+++ Input for this task
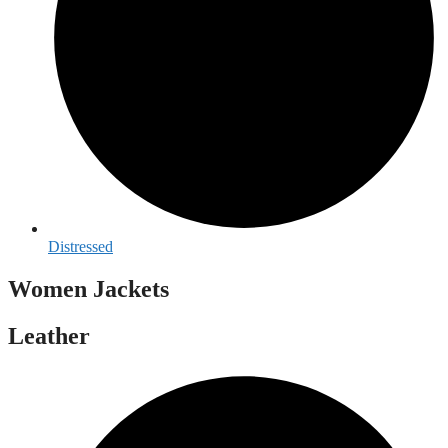
Distressed
Women Jackets
Leather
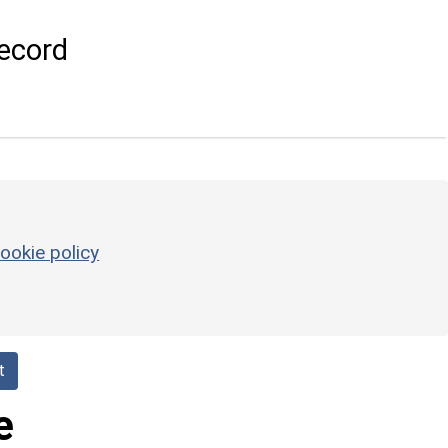
ecord
ookie policy
t
e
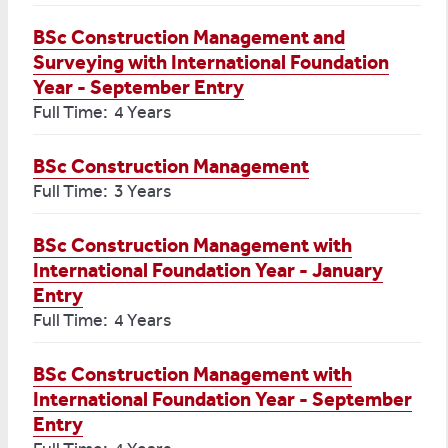
BSc Construction Management and
Surveying with International Foundation
Year - September Entry
Full Time: 4 Years
BSc Construction Management
Full Time: 3 Years
BSc Construction Management with
International Foundation Year - January
Entry
Full Time: 4 Years
BSc Construction Management with
International Foundation Year - September
Entry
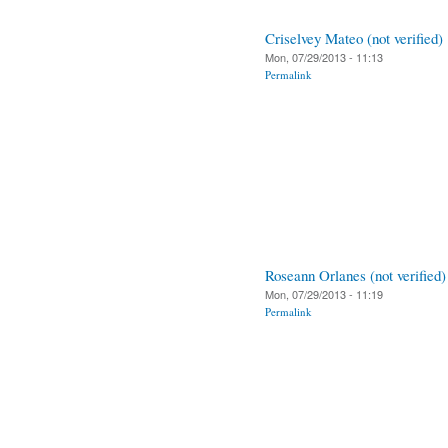
Criselvey Mateo (not verified)
Mon, 07/29/2013 - 11:13
Permalink
Roseann Orlanes (not verified)
Mon, 07/29/2013 - 11:19
Permalink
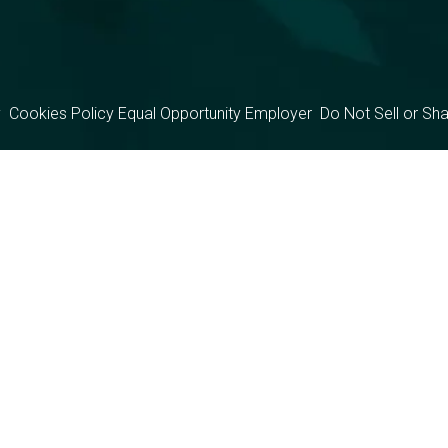
y
Cookies Policy
Equal Opportunity Employer
Do Not Sell or Sh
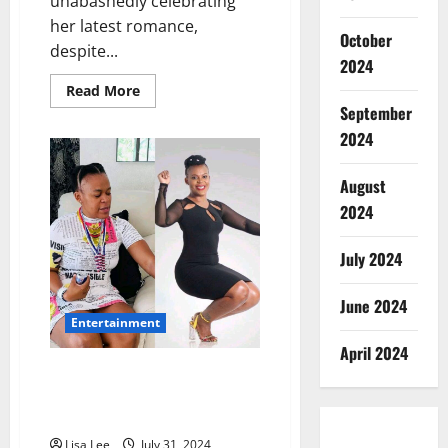
unabashedly celebrating
her latest romance,
October
despite...
2024
Read
Read More
more
September
about
Zodwa
2024
Wabantu
Embraces
New
August
Relationship
Despite
2024
Criticisms
July 2024
June 2024
Entertainment
April 2024
Zodwa Wabantu’s Journey to
Self-Transformation and
Empowerment
Lisa Lee
July 31, 2024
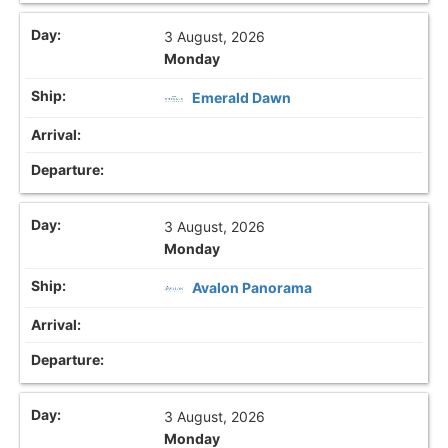
3 August, 2026
Monday
Emerald Dawn
3 August, 2026
Monday
Avalon Panorama
3 August, 2026
Monday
++++++
Work request - Scan the entries above for the string "Construction" and copy each line that contains it.

Exercise response -
BSc Construction Management and
BSc Construction Management
BSc Construction Management with
BSc Construction Management with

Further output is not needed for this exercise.